Abstract

The accuracy of atomistic molecular dynamics (MD) simulations depends on the accuracy of the used force field. For proteins many force fields have been developed so far, each in combination with a particular water model. Typically, combining a protein force field with a water model for which is has not been developed is not expected to yield reliable results. However, recently the combination of the CHARMM36m force field with the OPC water model was shown to accurately estimate the compactness and secondary structure content of intrinsically disordered proteins. Whether CHARMM36m+OPC yields similar accuracy for globular proteins as well has, however, not yet been evaluated systematically. Here, we benchmark this combination on a set of six different globular proteins. To this end, we performed 50 x 1 μs MD simulations per protein using CHARMM36m+OPC and, for comparison, the same simulations using the well-established Amber99SB-ILDN+TIP4P force field. We compared the generated ensembles by means of RMSD, radius of gyration and secondary structure content and also compared the conformational dynamics. We found that CHARMM36m+OPC generates less compact ensembles and shows higher barriers for conformational transitions.

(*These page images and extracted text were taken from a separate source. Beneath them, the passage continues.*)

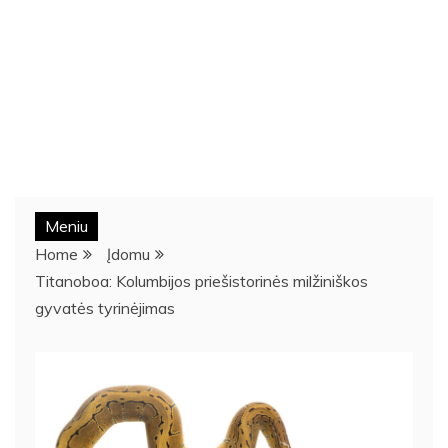
Meniu
Home
Įdomu
Titanoboa: Kolumbijos priešistorinės milžiniškos
gyvatės tyrinėjimas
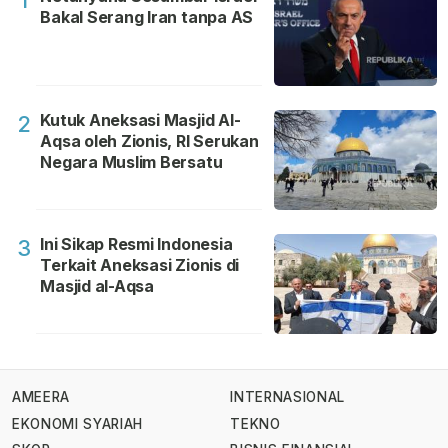
1
Bakal Serang Iran tanpa AS
Kutuk Aneksasi Masjid Al-
2
Aqsa oleh Zionis, RI Serukan
Negara Muslim Bersatu
Ini Sikap Resmi Indonesia
3
Terkait Aneksasi Zionis di
Masjid al-Aqsa
AMEERA
INTERNASIONAL
EKONOMI SYARIAH
TEKNO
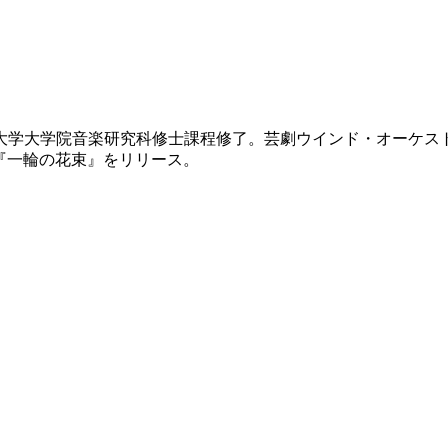
学大学院音楽研究科修士課程修了。芸劇ウインド・オーケスト
CD『一輪の花束』をリリース。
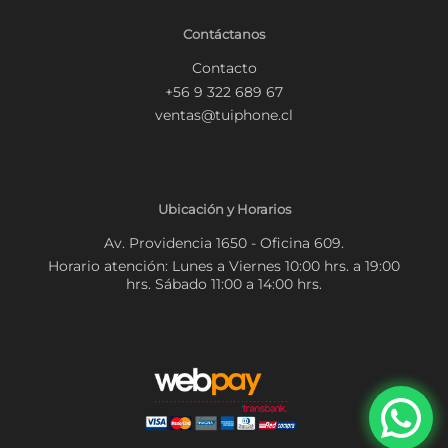
Contáctanos
Contacto
+56 9 322 689 67
ventas@tuiphone.cl
Ubicación y Horarios
Av. Providencia 1650 - Oficina 609.
Horario atención: Lunes a Viernes 10:00 hrs. a 19:00
hrs. Sábado 11:00 a 14:00 hrs.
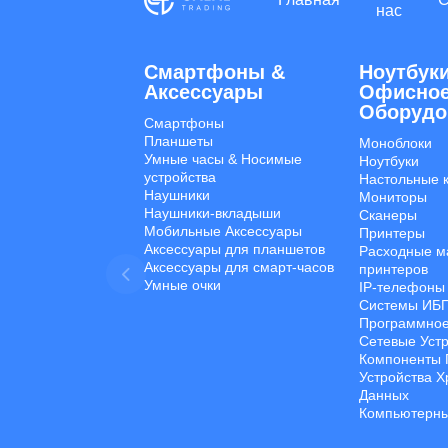
нас
Смартфоны &
Ноутбуки
Aксессуары
Офисно
Оборудо
Смартфоны
Планшеты
Моноблоки
Умные часы & Hосимые
Ноутбуки
устройства
Настольные 
Наушники
Мониторы
Наушники-вкладыши
Сканеры
Мобильные Aксессуары
Принтеры
Аксессуары для планшетов
Расходные м
Аксессуары для смарт-часов
принтеров
Умные очки
IP-телефоны
Системы ИБ
Программное
Сетевые Уст
Компоненты 
Устройства 
Данных
Компьютерны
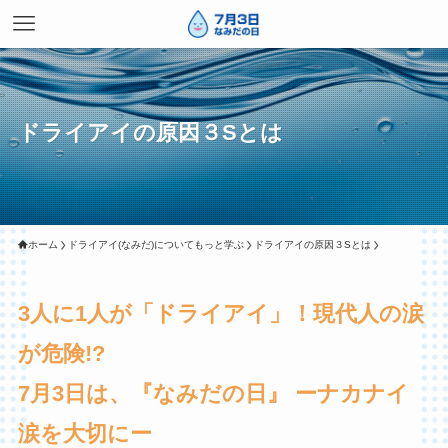
ドライアイの原因３Sとは
ホーム
ドライアイ(なみだ)についてもっと学ぶ
ドライアイの原因３Sとは
3人に1人が「ドライアイ」！現代人の涙
が危険!?
7月3日は、『なみだの日』 ーナカナイ
涙を大切にー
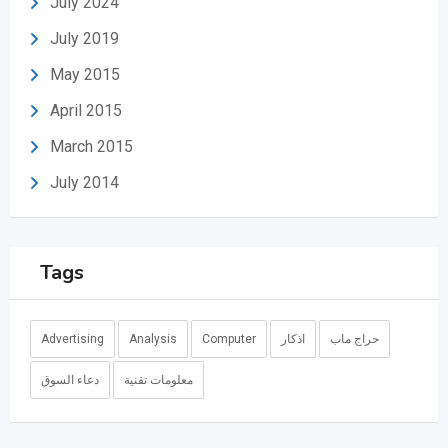
July 2024
July 2019
May 2015
April 2015
March 2015
July 2014
Tags
حراج ماب
اذكار
Computer
Analysis
Advertising
معلومات تقنية
دعاء السوق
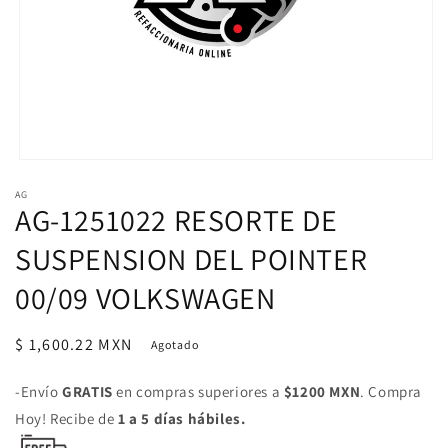
Abrir
elemento
AG
multimedia
AG-1251022 RESORTE DE
1
en
una
SUSPENSION DEL POINTER
ventana
modal
00/09 VOLKSWAGEN
Precio
$ 1,600.22 MXN
Agotado
habitual
-Envío
GRATIS
en compras superiores a
$1200 MXN
. Compra
Hoy! Recibe de
1 a 5 días hábiles.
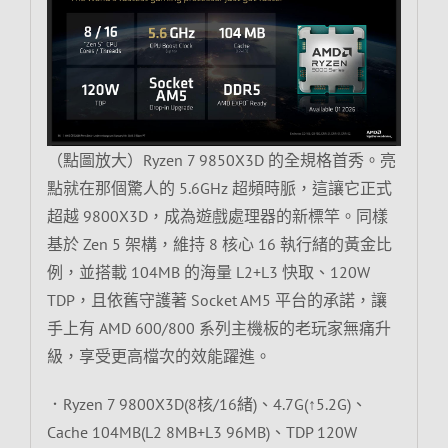
（點圖放大）Ryzen 7 9850X3D 的全規格首秀。亮
點就在那個驚人的 5.6GHz 超頻時脈，這讓它正式
超越 9800X3D，成為遊戲處理器的新標竿。同樣
基於 Zen 5 架構，維持 8 核心 16 執行緒的黃金比
例，並搭載 104MB 的海量 L2+L3 快取、120W
TDP，且依舊守護著 Socket AM5 平台的承諾，讓
手上有 AMD 600/800 系列主機板的老玩家無痛升
級，享受更高檔次的效能躍進。
．Ryzen 7 9800X3D(8核/16緒)、4.7G(↑5.2G)、
Cache 104MB(L2 8MB+L3 96MB)、TDP 120W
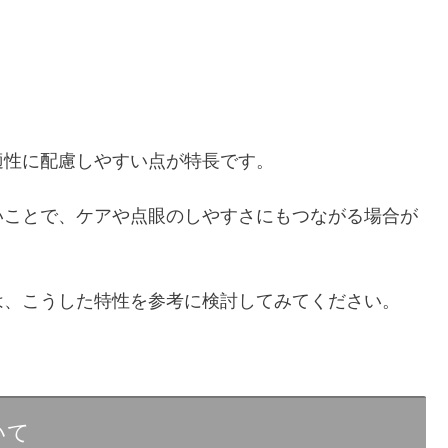
適性に配慮しやすい点が特長です。
いことで、ケアや点眼のしやすさにもつながる場合が
は、こうした特性を参考に検討してみてください。
いて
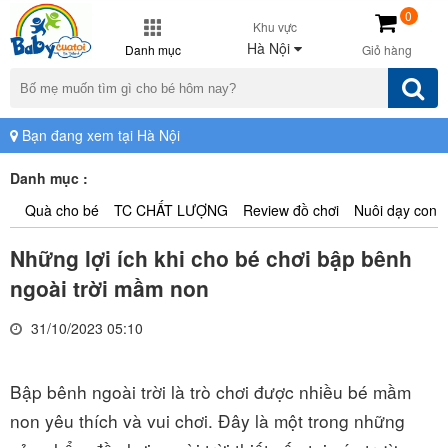
0
Khu vực
Hà Nội
Danh mục
Giỏ hàng
Bạn đang xem tại Hà Nội
Danh mục :
Quà cho bé
TC CHẤT LƯỢNG
Review đồ chơi
Nuôi dạy con
Những lợi ích khi cho bé chơi bập bênh
ngoài trời mầm non
31/10/2023 05:10
Bập bênh ngoài trời là trò chơi được nhiều bé mầm
non yêu thích và vui chơi. Đây là một trong những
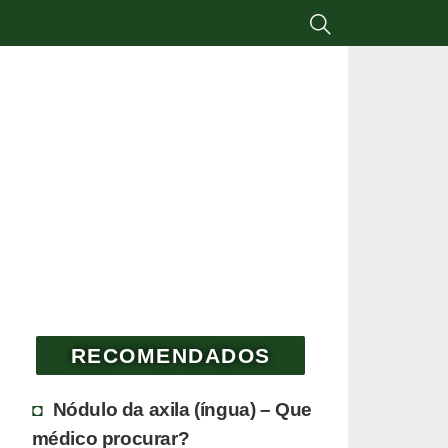
RECOMENDADOS
Nódulo da axila (íngua) – Que
médico procurar?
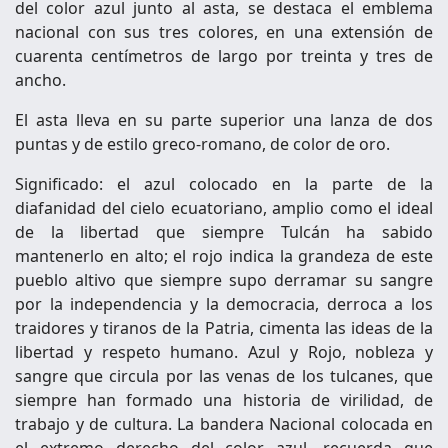
del color azul junto al asta, se destaca el emblema
nacional con sus tres colores, en una extensión de
cuarenta centímetros de largo por treinta y tres de
ancho.
El asta lleva en su parte superior una lanza de dos
puntas y de estilo greco-romano, de color de oro.
Significado: el azul colocado en la parte de la
diafanidad del cielo ecuatoriano, amplio como el ideal
de la libertad que siempre Tulcán ha sabido
mantenerlo en alto; el rojo indica la grandeza de este
pueblo altivo que siempre supo derramar su sangre
por la independencia y la democracia, derroca a los
traidores y tiranos de la Patria, cimenta las ideas de la
libertad y respeto humano. Azul y Rojo, nobleza y
sangre que circula por las venas de los tulcanes, que
siempre han formado una historia de virilidad, de
trabajo y de cultura. La bandera Nacional colocada en
el extremo derecho del color azul, recuerda que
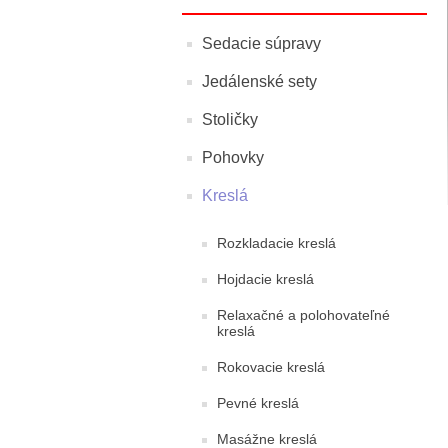
Sedacie súpravy
Jedálenské sety
Stoličky
Pohovky
Kreslá
Rozkladacie kreslá
Hojdacie kreslá
Relaxačné a polohovateľné
kreslá
Rokovacie kreslá
Pevné kreslá
Masážne kreslá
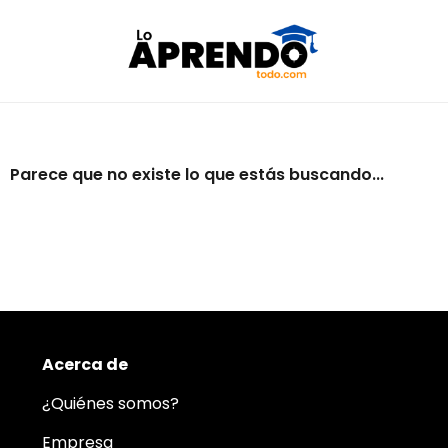
Parece que no existe lo que estás buscando...
Acerca de
¿Quiénes somos?
Empresa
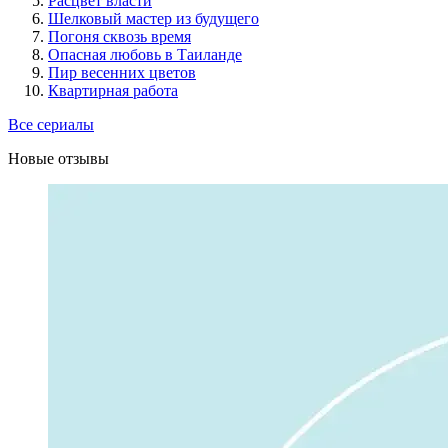
Расцвет власти
Шелковый мастер из будущего
Погоня сквозь время
Опасная любовь в Таиланде
Пир весенних цветов
Квартирная работа
Все сериалы
Новые отзывы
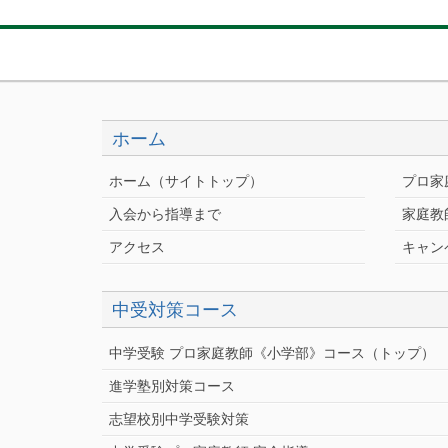
ホーム
ホーム（サイトトップ）
プロ家
入会から指導まで
家庭教
アクセス
キャン
中受対策コース
中学受験 プロ家庭教師《小学部》
コース
（トップ）
進学塾別対策コース
志望校別中学受験対策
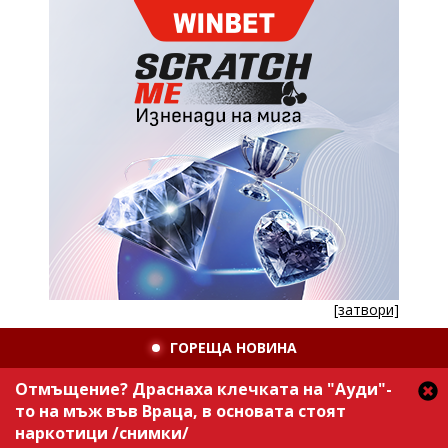
[затвори]
ГОРЕЩА НОВИНА
Отмъщение? Драснаха клечката на "Ауди"-
то на мъж във Враца, в основата стоят
наркотици /снимки/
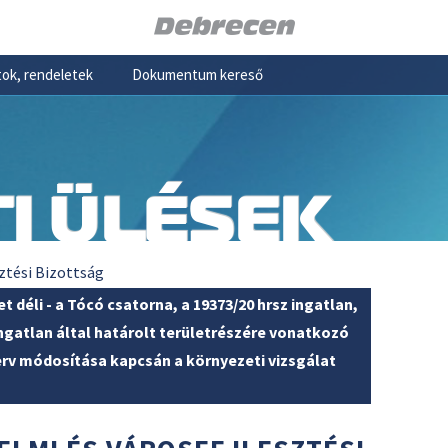
ok, rendeletek
Dokumentum kereső
I ÜLÉSEK
ztési Bizottság
 déli - a Tócó csatorna, a 19373/20 hrsz ingatlan,
ú ingatlan által határolt területrészére vonatkozó
terv módosítása kapcsán a környezeti vizsgálat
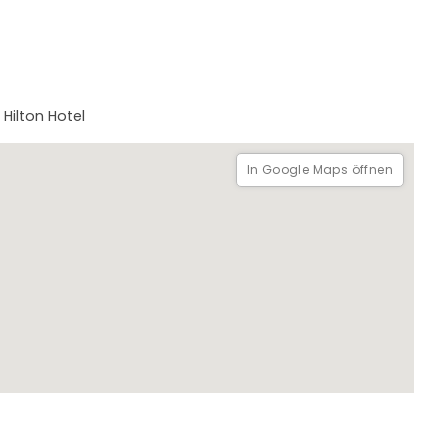
Hilton Hotel
In Google Maps öffnen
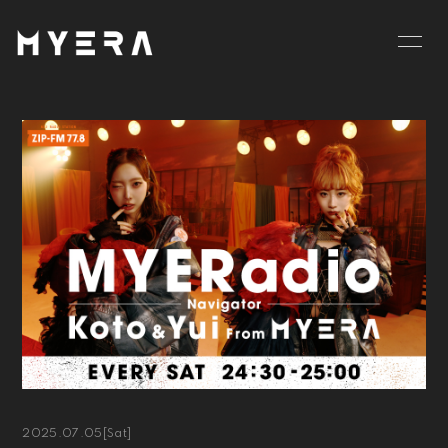
HOME
INFORMATION
SCHEDULE
PROFILE
VIDEO
DISCOGRAPHY
GOODS
BLOG
MOVIE
RADIO
PHOTO
お仕事のご依頼等は
こちら
2025.07.05
[Sat]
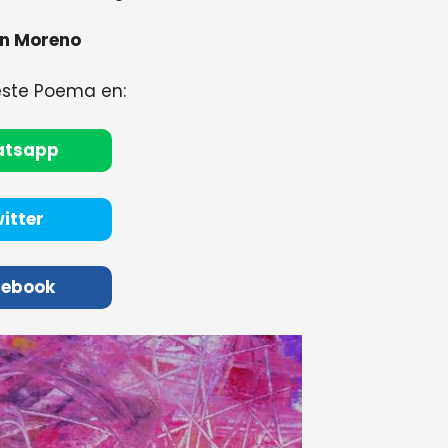
n Moreno
este Poema en:
atsapp
itter
cebook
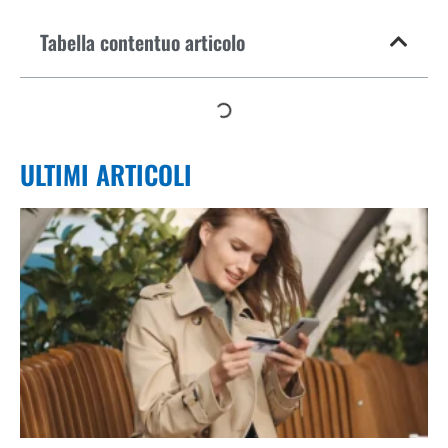
Tabella contentuo articolo
ULTIMI ARTICOLI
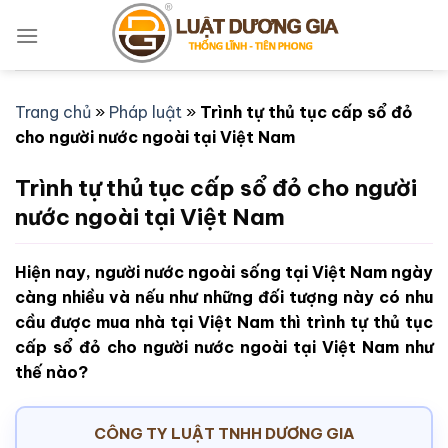
Bỏ
qua
nội
dung
Trang chủ
»
Pháp luật
»
Trình tự thủ tục cấp sổ đỏ
cho người nước ngoài tại Việt Nam
Trình tự thủ tục cấp sổ đỏ cho người
nước ngoài tại Việt Nam
Hiện nay, người nước ngoài sống tại Việt Nam ngày
càng nhiều và nếu như những đối tượng này có nhu
cầu được mua nhà tại Việt Nam thì trình tự thủ tục
cấp sổ đỏ cho người nước ngoài tại Việt Nam như
thế nào?
CÔNG TY LUẬT TNHH DƯƠNG GIA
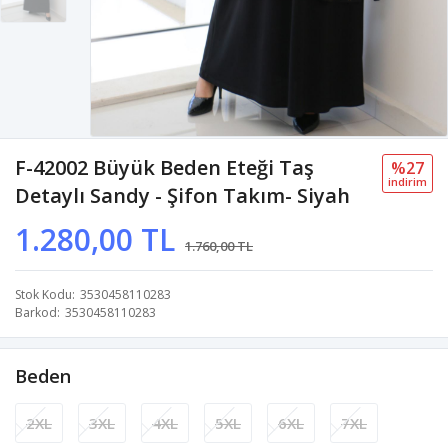
F-42002 Büyük Beden Eteği Taş
%27
i̇ndi̇ri̇m
Detaylı Sandy - Şifon Takım- Siyah
1.280,00 TL
1.760,00 TL
Stok Kodu
3530458110283
Barkod
3530458110283
Beden
2XL
3XL
4XL
5XL
6XL
7XL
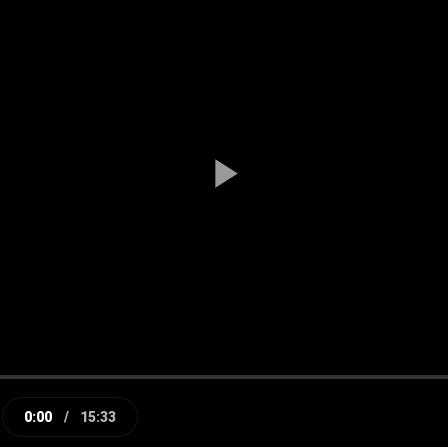
Play
Video
0:00
/
15:33
e
Current
Duration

Furthermore, we compare ensembles of both force fields to experimental crystal structures, B-factors, and NMR chemical shifts. Here, we found that both force fields compare equally well to experimental data, with CHARMM36m+OPC ensembles agreeing with chemical shifts slightly better, whereas Amber99SB-ILDN+TIP4P ensembles better agree with crystal structures. Our results show that CHARMM36m+OPC and Amber99SB-ILDN+TIP4P yield similar accuracy for globular proteins. Combined with earlier results for disordered proteins, these findings suggest that CHARMM36m+OPC should provide good accuracy for a broad range of disordered and folded proteins as well.